- **Instructions to follow**:
Copy exactly the line containing "centrão. É dizer" and all lines after it, through the last line of the material below; omit everything before it.

- **Records to use**:

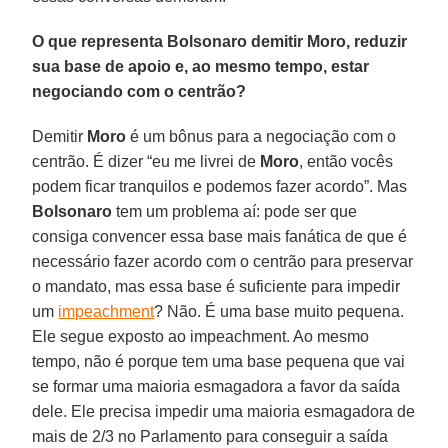
O que representa Bolsonaro demitir Moro, reduzir
sua base de apoio e, ao mesmo tempo, estar
negociando com o centrão?
Demitir
Moro
é um bônus para a negociação com o
centrão. É dizer “eu me livrei de
Moro
, então vocês
podem ficar tranquilos e podemos fazer acordo”. Mas
Bolsonaro
tem um problema aí: pode ser que
consiga convencer essa base mais fanática de que é
necessário fazer acordo com o centrão para preservar
o mandato, mas essa base é suficiente para impedir
um
impeachment
? Não. É uma base muito pequena.
Ele segue exposto ao impeachment. Ao mesmo
tempo, não é porque tem uma base pequena que vai
se formar uma maioria esmagadora a favor da saída
dele. Ele precisa impedir uma maioria esmagadora de
mais de 2/3 no Parlamento para conseguir a saída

- **Answer**:
centrão. É dizer “eu me livrei de
Moro
, então vocês
podem ficar tranquilos e podemos fazer acordo”. Mas
Bolsonaro
tem um problema aí: pode ser que
consiga convencer essa base mais fanática de que é
necessário fazer acordo com o centrão para preservar
o mandato, mas essa base é suficiente para impedir
um
impeachment
? Não. É uma base muito pequena.
Ele segue exposto ao impeachment. Ao mesmo
tempo, não é porque tem uma base pequena que vai
se formar uma maioria esmagadora a favor da saída
dele. Ele precisa impedir uma maioria esmagadora de
mais de 2/3 no Parlamento para conseguir a saída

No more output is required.